Peppers, Onions, Garlic and Red Pepper Flakes
The results were wonderful. Definitely different from my Mom’s version but delicious all the same. My husband wants this to be a regular meal in our house.
2 Tablespoons olive oil
3 cloves of garlic, minced
1 medium onion, thinly sliced
2 green bell peppers, medium diced
pinch of red pepper flakes
3 seitan cutlets, thinly sliced (or 2 packages of store bought seitan, sliced)
1/2 of a 15 oz can of diced tomatoes w. juice
1 cup water
1 beefless bouillon cube
1/4 cup agave syrup
1/2 cup tamari (or soy sauce)
1 Tablespoon arrowroot powder (or cornstarch)

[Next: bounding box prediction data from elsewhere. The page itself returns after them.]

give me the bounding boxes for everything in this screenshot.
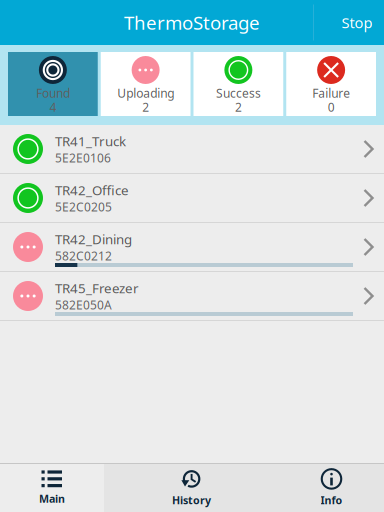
button[interactable]: Found [8,52,98,116]
button[interactable]: Stop [330,0,384,45]
staticText: Uploading [117,85,174,101]
staticText: 5E2E0106 [55,150,111,166]
button[interactable]: Uploading [101,52,191,116]
staticText: 582C0212 [55,248,112,264]
staticText: TR45_Freezer [55,279,139,297]
staticText: 4 [49,99,56,115]
staticText: ThermoStorage [124,10,260,35]
button[interactable]: Main [0,464,104,512]
staticText: 5E2C0205 [55,199,112,215]
button[interactable]: History [104,464,279,512]
staticText: Success [216,85,261,101]
button[interactable]: TR42_Office [0,174,384,223]
button[interactable]: Failure [286,52,376,116]
staticText: TR41_Truck [55,132,126,150]
staticText: Info [320,493,342,507]
staticText: 2 [142,99,149,115]
staticText: Failure [312,85,350,101]
staticText: Found [36,85,70,101]
staticText: Main [39,491,65,506]
staticText: TR42_Dining [55,230,132,248]
button[interactable]: TR41_Truck [0,125,384,174]
button[interactable]: TR45_Freezer [0,272,384,321]
staticText: TR42_Office [55,181,129,199]
staticText: History [172,493,211,507]
button[interactable]: TR42_Dining [0,223,384,272]
staticText: 2 [235,99,242,115]
button[interactable]: Success [194,52,283,116]
staticText: 0 [328,99,335,115]
staticText: 582E050A [55,297,112,313]
staticText: Stop [342,13,372,32]
button[interactable]: Info [279,464,384,512]
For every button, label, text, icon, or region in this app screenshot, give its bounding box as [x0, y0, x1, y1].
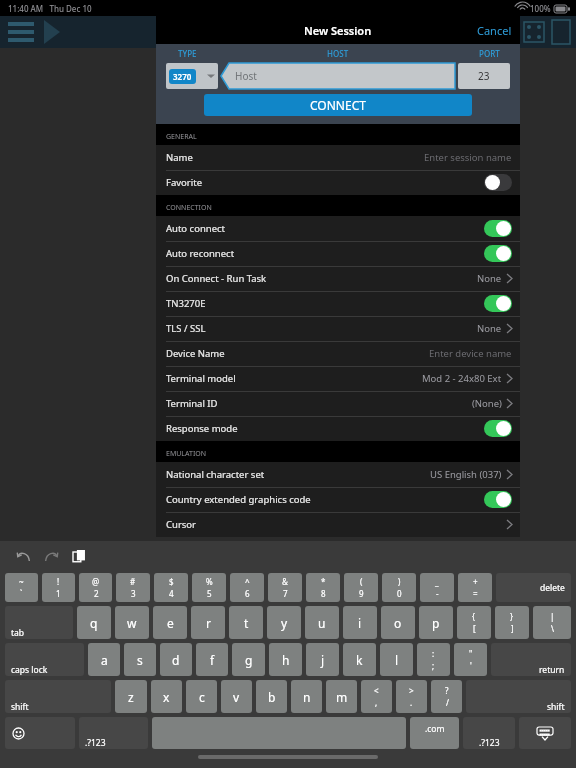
staticText: $: [169, 576, 174, 587]
button[interactable]: shift: [5, 680, 111, 713]
button[interactable]: *: [306, 573, 340, 602]
button[interactable]: z: [115, 680, 147, 713]
button[interactable]: On: [484, 295, 512, 312]
button[interactable]: 3270: [166, 63, 218, 89]
button[interactable]: {: [457, 606, 491, 639]
button[interactable]: Auto connect: [156, 216, 520, 241]
button[interactable]: ?: [431, 680, 462, 713]
button[interactable]: u: [305, 606, 339, 639]
button[interactable]: Off: [484, 174, 512, 191]
button[interactable]: TLS / SSL: [156, 316, 520, 341]
button[interactable]: r: [191, 606, 225, 639]
staticText: New Session: [304, 23, 372, 38]
staticText: d: [172, 652, 180, 668]
button[interactable]: Hide keyboard: [519, 717, 571, 749]
button[interactable]: !: [42, 573, 75, 602]
button[interactable]: On Connect - Run Task: [156, 266, 520, 291]
button[interactable]: Device Name: [156, 341, 520, 366]
button[interactable]: j: [306, 643, 339, 676]
button[interactable]: d: [160, 643, 192, 676]
button[interactable]: Auto reconnect: [156, 241, 520, 266]
button[interactable]: ^: [230, 573, 264, 602]
button[interactable]: }: [495, 606, 529, 639]
staticText: g: [245, 652, 253, 668]
button[interactable]: :: [417, 643, 450, 676]
button[interactable]: e: [153, 606, 187, 639]
button[interactable]: y: [267, 606, 301, 639]
staticText: Favorite: [166, 176, 202, 189]
button[interactable]: 23: [458, 63, 510, 89]
button[interactable]: Cancel: [469, 19, 520, 42]
staticText: 9: [359, 588, 364, 599]
button[interactable]: Cursor: [156, 512, 520, 537]
button[interactable]: On: [484, 491, 512, 508]
button[interactable]: .?123: [463, 717, 515, 749]
button[interactable]: p: [419, 606, 453, 639]
button[interactable]: $: [154, 573, 188, 602]
button[interactable]: _: [420, 573, 454, 602]
button[interactable]: @: [79, 573, 112, 602]
button[interactable]: l: [380, 643, 413, 676]
staticText: x: [163, 689, 170, 705]
button[interactable]: Undo: [12, 545, 34, 567]
button[interactable]: b: [256, 680, 287, 713]
button[interactable]: %: [192, 573, 226, 602]
button[interactable]: h: [269, 643, 302, 676]
button[interactable]: Terminal model: [156, 366, 520, 391]
button[interactable]: o: [381, 606, 415, 639]
button[interactable]: Paste: [68, 545, 90, 567]
button[interactable]: shift: [466, 680, 571, 713]
button[interactable]: |: [533, 606, 571, 639]
button[interactable]: x: [151, 680, 182, 713]
button[interactable]: return: [491, 643, 571, 676]
staticText: Cancel: [477, 23, 512, 38]
button[interactable]: Favorite: [156, 170, 520, 195]
button[interactable]: Name: [156, 145, 520, 170]
button[interactable]: TN3270E: [156, 291, 520, 316]
button[interactable]: >: [396, 680, 427, 713]
button[interactable]: s: [124, 643, 156, 676]
button[interactable]: c: [186, 680, 217, 713]
button[interactable]: .com: [410, 717, 459, 749]
button[interactable]: Terminal ID: [156, 391, 520, 416]
button[interactable]: (: [344, 573, 378, 602]
button[interactable]: n: [291, 680, 322, 713]
button[interactable]: m: [326, 680, 357, 713]
staticText: Device Name: [166, 347, 225, 360]
staticText: !: [57, 576, 60, 587]
staticText: >: [409, 685, 414, 696]
button[interactable]: Country extended graphics code: [156, 487, 520, 512]
button[interactable]: .?123: [79, 717, 148, 749]
button[interactable]: tab: [5, 606, 73, 639]
button[interactable]: w: [115, 606, 149, 639]
button[interactable]: <: [361, 680, 392, 713]
button[interactable]: Redo: [40, 545, 62, 567]
button[interactable]: a: [88, 643, 120, 676]
button[interactable]: ): [382, 573, 416, 602]
button[interactable]: +: [458, 573, 492, 602]
button[interactable]: On: [484, 220, 512, 237]
button[interactable]: On: [484, 245, 512, 262]
button[interactable]: i: [343, 606, 377, 639]
button[interactable]: CONNECT: [204, 94, 472, 116]
button[interactable]: Response mode: [156, 416, 520, 441]
button[interactable]: National character set: [156, 462, 520, 487]
button[interactable]: g: [232, 643, 265, 676]
button[interactable]: t: [229, 606, 263, 639]
staticText: Enter session name: [424, 151, 512, 164]
button[interactable]: #: [116, 573, 150, 602]
button[interactable]: On: [484, 420, 512, 437]
button[interactable]: caps lock: [5, 643, 84, 676]
button[interactable]: Emoji: [5, 717, 75, 749]
button[interactable]: ": [454, 643, 487, 676]
button[interactable]: k: [343, 643, 376, 676]
button[interactable]: delete: [496, 573, 571, 602]
button[interactable]: q: [77, 606, 111, 639]
button[interactable]: ~: [5, 573, 38, 602]
button[interactable]: f: [196, 643, 228, 676]
staticText: TYPE: [178, 48, 197, 59]
button[interactable]: Host: [221, 63, 455, 89]
button[interactable]: v: [221, 680, 252, 713]
button[interactable]: &: [268, 573, 302, 602]
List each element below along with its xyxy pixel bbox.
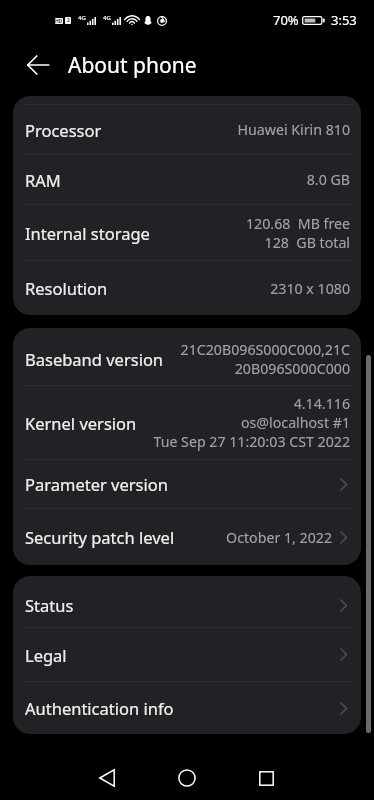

1 bunch of scallions, thinly sliced , approx. 3/4 cup
Heat oil in a medium or large saute pan over medium heat. Saute the garlic, onion, peppers and red pepper flakes until cooked through, about 8-10 minutes. Remove from pan. Return pan to heat and add the seitan and saute 3-4 minutes to brown. Add the tomatoes, water, beefless bouillon cube and agave syrup. Stir until the bouillon cube dissolves. Add the pepper and onion mixture back to the pan and cook for 5 minutes. In a small bowl mix the tamari and arrowroot powder until dissolved. Stir the tamari mixture into the pan. Stir constantly until the sauce thickens, should be no more than 5 minutes. Remove from heat and serve over white or brown rice topped with sliced scallions.